[Stored data]

* * * *

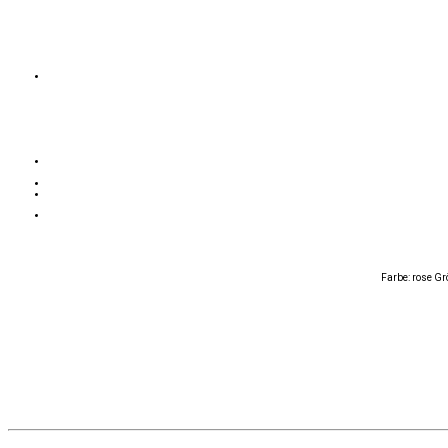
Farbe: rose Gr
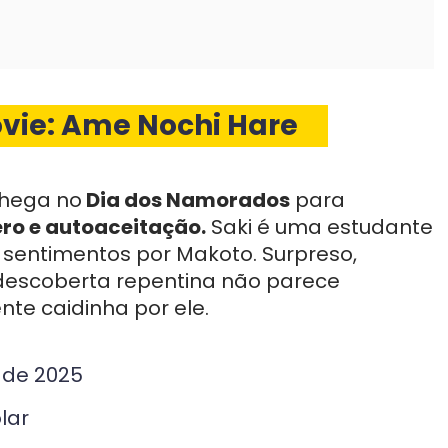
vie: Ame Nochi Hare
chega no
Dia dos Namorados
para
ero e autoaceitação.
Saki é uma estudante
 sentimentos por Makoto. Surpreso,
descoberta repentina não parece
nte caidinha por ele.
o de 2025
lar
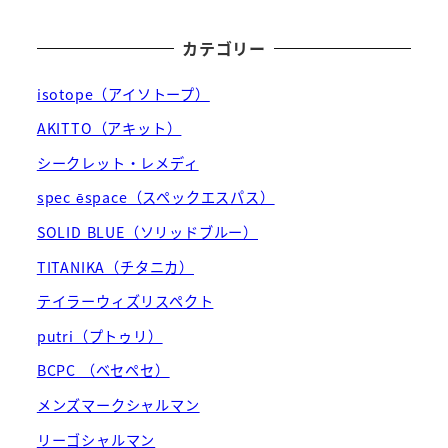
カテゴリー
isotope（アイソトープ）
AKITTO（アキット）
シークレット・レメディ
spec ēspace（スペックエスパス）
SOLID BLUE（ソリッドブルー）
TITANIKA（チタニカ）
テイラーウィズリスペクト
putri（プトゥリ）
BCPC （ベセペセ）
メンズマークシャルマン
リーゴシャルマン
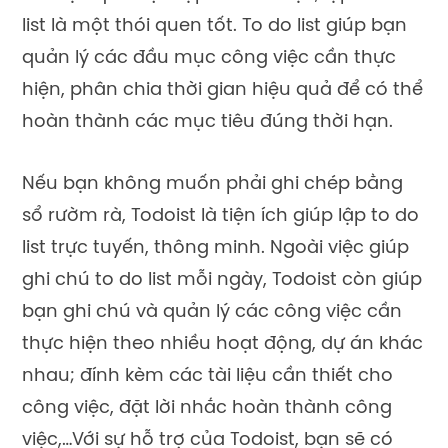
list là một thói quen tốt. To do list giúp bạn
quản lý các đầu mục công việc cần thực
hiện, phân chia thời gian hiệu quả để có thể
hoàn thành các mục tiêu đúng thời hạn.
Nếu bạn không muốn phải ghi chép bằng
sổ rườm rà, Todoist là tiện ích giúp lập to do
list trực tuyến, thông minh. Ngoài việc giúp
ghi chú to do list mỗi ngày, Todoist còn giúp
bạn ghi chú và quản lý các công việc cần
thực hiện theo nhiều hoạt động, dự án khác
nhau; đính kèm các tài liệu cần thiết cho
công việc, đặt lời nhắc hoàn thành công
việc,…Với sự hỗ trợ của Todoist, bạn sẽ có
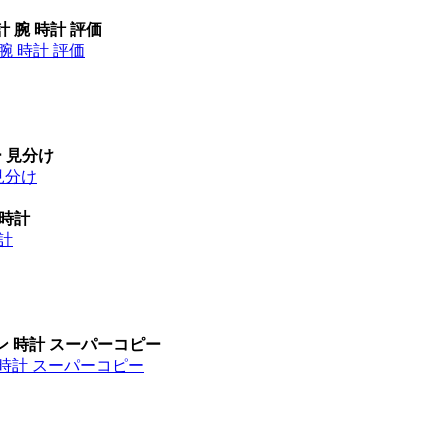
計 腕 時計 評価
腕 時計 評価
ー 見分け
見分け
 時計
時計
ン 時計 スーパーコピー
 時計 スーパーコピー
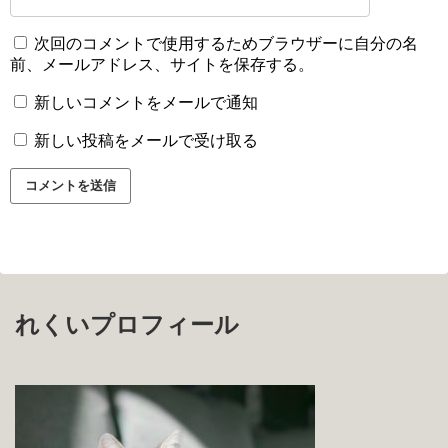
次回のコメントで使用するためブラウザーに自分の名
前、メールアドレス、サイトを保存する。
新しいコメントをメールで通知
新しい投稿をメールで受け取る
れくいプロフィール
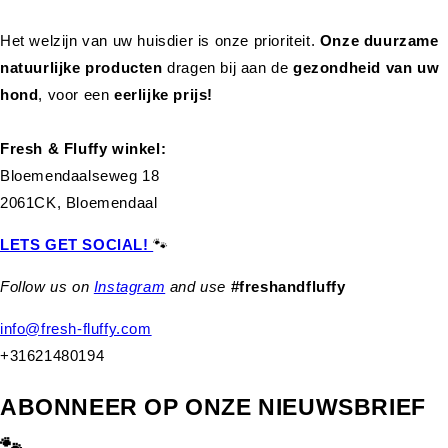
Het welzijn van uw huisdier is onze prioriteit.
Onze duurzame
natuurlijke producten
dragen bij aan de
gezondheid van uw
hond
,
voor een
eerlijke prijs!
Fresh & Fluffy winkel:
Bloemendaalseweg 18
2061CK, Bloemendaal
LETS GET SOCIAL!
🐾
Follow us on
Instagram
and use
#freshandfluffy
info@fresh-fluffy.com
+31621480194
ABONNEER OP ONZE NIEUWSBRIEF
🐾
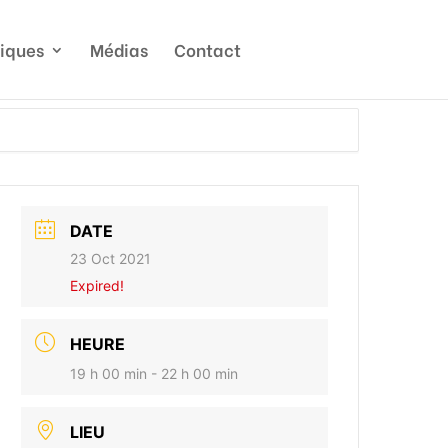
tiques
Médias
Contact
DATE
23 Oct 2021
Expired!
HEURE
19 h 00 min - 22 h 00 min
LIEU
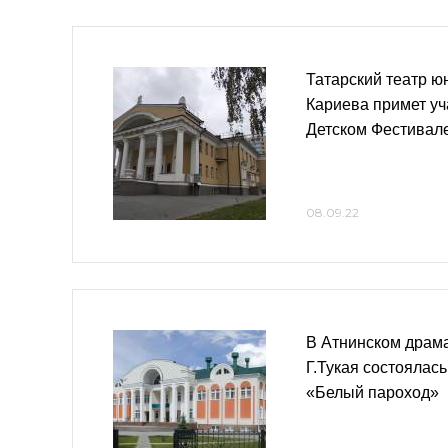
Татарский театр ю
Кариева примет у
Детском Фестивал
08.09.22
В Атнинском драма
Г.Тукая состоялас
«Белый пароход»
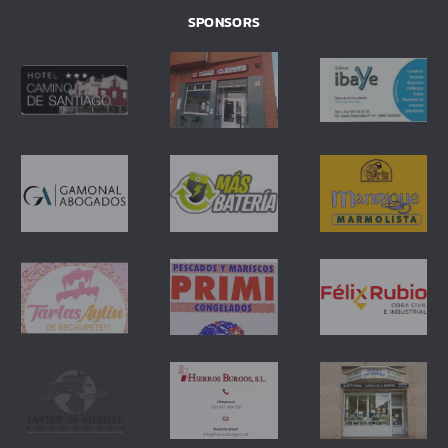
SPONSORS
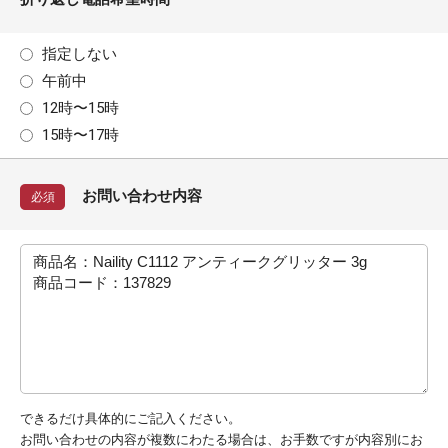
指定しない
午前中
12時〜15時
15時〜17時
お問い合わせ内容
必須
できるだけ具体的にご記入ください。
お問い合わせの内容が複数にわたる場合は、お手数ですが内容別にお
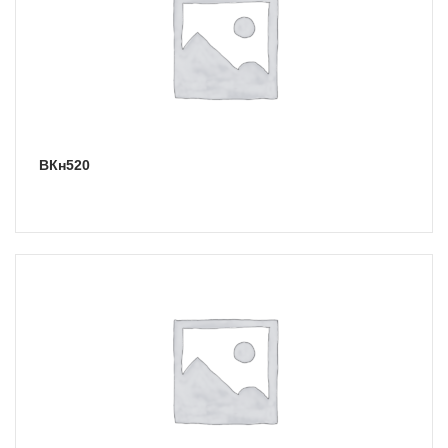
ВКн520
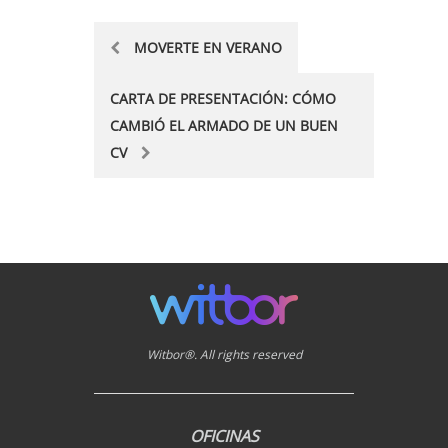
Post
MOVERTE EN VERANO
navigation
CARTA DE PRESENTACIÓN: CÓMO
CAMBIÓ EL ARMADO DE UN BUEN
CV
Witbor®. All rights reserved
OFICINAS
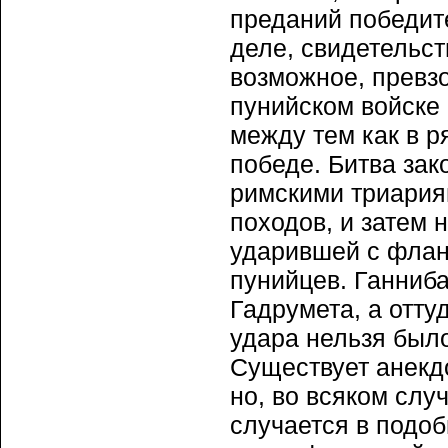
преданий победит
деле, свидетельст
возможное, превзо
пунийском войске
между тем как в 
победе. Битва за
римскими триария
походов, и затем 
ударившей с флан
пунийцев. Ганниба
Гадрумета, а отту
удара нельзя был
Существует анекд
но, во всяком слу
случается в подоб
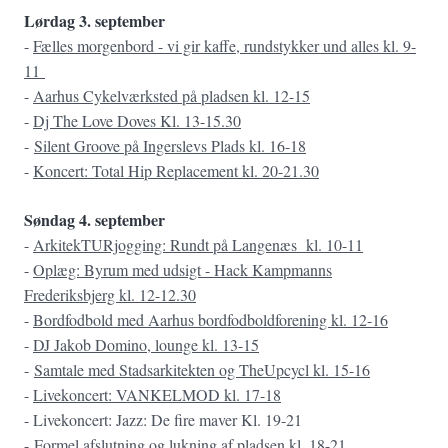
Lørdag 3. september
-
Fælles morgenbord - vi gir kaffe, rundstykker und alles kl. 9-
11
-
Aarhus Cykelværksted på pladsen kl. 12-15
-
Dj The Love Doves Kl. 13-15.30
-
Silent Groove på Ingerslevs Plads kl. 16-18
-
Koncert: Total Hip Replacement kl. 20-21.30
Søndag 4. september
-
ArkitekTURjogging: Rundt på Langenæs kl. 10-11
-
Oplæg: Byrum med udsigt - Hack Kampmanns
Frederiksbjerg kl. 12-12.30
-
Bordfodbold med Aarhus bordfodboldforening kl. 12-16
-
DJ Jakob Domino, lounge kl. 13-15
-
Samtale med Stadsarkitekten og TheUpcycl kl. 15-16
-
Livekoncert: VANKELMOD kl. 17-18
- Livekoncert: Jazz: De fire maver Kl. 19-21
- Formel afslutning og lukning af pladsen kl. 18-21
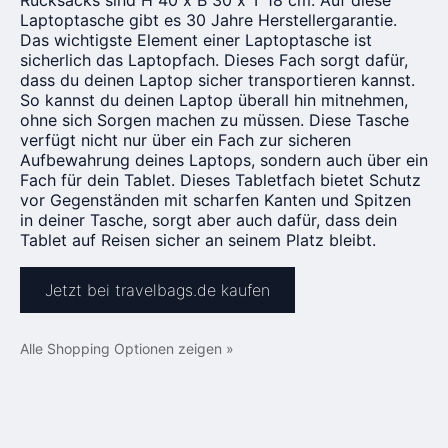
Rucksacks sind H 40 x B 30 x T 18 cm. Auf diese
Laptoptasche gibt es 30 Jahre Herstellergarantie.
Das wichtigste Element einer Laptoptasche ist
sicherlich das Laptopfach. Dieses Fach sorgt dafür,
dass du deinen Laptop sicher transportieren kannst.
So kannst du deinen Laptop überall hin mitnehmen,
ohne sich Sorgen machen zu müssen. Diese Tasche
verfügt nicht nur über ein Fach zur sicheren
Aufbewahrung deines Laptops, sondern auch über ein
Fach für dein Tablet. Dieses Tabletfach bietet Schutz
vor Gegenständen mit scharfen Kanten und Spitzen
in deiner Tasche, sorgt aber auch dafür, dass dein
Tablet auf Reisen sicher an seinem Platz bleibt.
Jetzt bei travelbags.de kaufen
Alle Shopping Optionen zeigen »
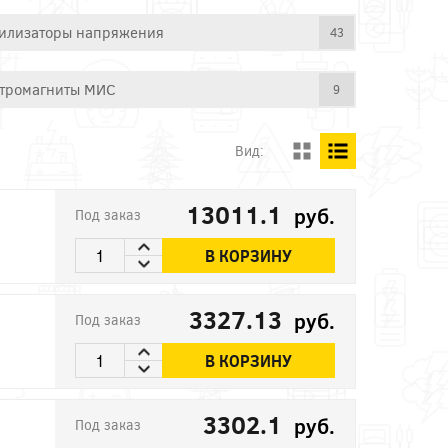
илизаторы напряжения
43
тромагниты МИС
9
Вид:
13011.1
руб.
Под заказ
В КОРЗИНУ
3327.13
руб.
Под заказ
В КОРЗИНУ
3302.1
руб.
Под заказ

* * * *

Find the word "Dieses" in the entries and show each line where it is found.

**WRITTEN SOLUTION:**
sicherlich das Laptopfach. Dieses Fach sorgt dafür,
Fach für dein Tablet. Dieses Tabletfach bietet Schutz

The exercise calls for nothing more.